The prefix MUST resolve unambiguously within the project. A 12-character UUIDv7 prefix SHOULD be used when unambiguous.

If a DADR wikilink prefix resolves to no record or to multiple records, conforming tools MUST report a validation error and MUST NOT silently select a target. The form [[<uuid7-prefix>|display text]] MAY be used to provide display text. Wikilinks that do not begin with a UUIDv7 prefix are outside the DADR inter-record link syntax; tools SHOULD pass them through unchanged.

Structural supersession relationships MUST be represented in the successors front-matter array, not only in prose. Wikilinks are for "see also" and reading-flow references.

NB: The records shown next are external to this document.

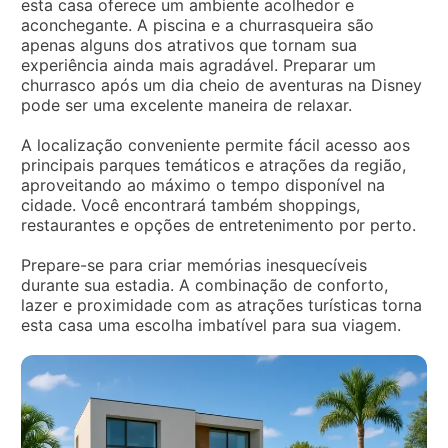
esta casa oferece um ambiente acolhedor e
aconchegante. A piscina e a churrasqueira são
apenas alguns dos atrativos que tornam sua
experiência ainda mais agradável. Preparar um
churrasco após um dia cheio de aventuras na Disney
pode ser uma excelente maneira de relaxar.
A localização conveniente permite fácil acesso aos
principais parques temáticos e atrações da região,
aproveitando ao máximo o tempo disponível na
cidade. Você encontrará também shoppings,
restaurantes e opções de entretenimento por perto.
Prepare-se para criar memórias inesquecíveis
durante sua estadia. A combinação de conforto,
lazer e proximidade com as atrações turísticas torna
esta casa uma escolha imbatível para sua viagem.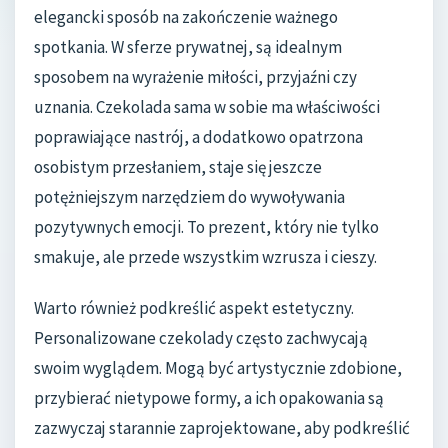
elegancki sposób na zakończenie ważnego
spotkania. W sferze prywatnej, są idealnym
sposobem na wyrażenie miłości, przyjaźni czy
uznania. Czekolada sama w sobie ma właściwości
poprawiające nastrój, a dodatkowo opatrzona
osobistym przesłaniem, staje się jeszcze
potężniejszym narzędziem do wywoływania
pozytywnych emocji. To prezent, który nie tylko
smakuje, ale przede wszystkim wzrusza i cieszy.
Warto również podkreślić aspekt estetyczny.
Personalizowane czekolady często zachwycają
swoim wyglądem. Mogą być artystycznie zdobione,
przybierać nietypowe formy, a ich opakowania są
zazwyczaj starannie zaprojektowane, aby podkreślić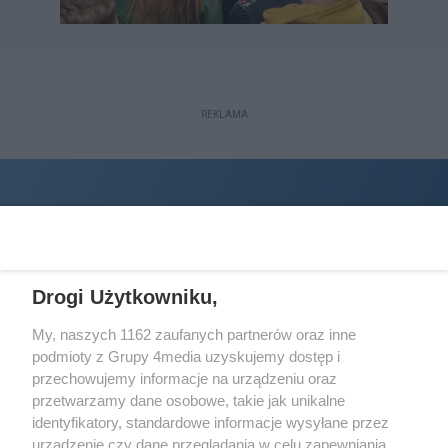
REKLAMA
Drogi Użytkowniku,
My, naszych 1162 zaufanych partnerów oraz inne
podmioty z Grupy 4media uzyskujemy dostęp i
Wydawcą
halorzeszow.pl
jest:
przechowujemy informacje na urządzeniu oraz
STOWARZYSZENIE INICJATYW SPOŁECZNYCH PERSPEKTYWA
przetwarzamy dane osobowe, takie jak unikalne
identyfikatory, standardowe informacje wysyłane przez
Adres do korespondencji:
urządzenie czy dane przeglądania w celu zapewniania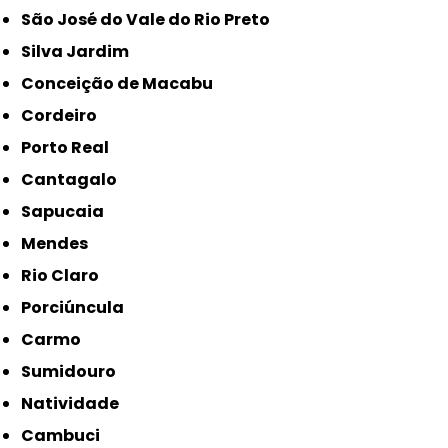
São José do Vale do Rio Preto
Silva Jardim
Conceição de Macabu
Cordeiro
Porto Real
Cantagalo
Sapucaia
Mendes
Rio Claro
Porciúncula
Carmo
Sumidouro
Natividade
Cambuci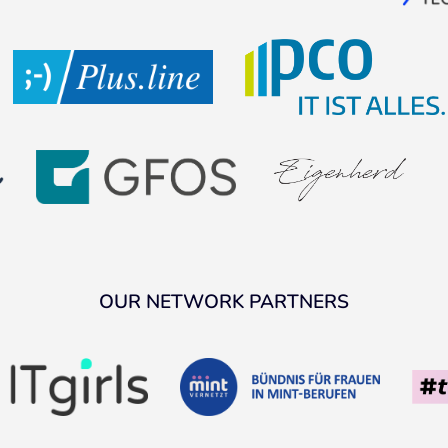
OUR NETWORK PARTNERS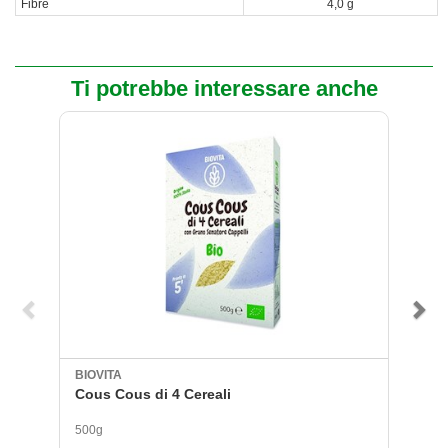
Fibre
4,0 g
Ti potrebbe interessare anche
BIOVITA
BI
Cous Cous di 4 Cereali
C
500g
50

Tools MAY resolve the prefix to the canonical filename and convert wikilinks to standard Markdown links during a static-site build, so renderers without wikilink support display them as ordinary clickable links.

References to code, data, notebooks, manuscripts, plans, outputs, external registries, and web pages MUST use standard Markdown links or bare autolinks. Repository-relative links are allowed. Full URLs are allowed.

Repository-relative path with a line-range anchor:

The exclusion is enforced in
[`analysis/build_sample.py` lines 42-58](analysis/build_sample.py#L42-L58).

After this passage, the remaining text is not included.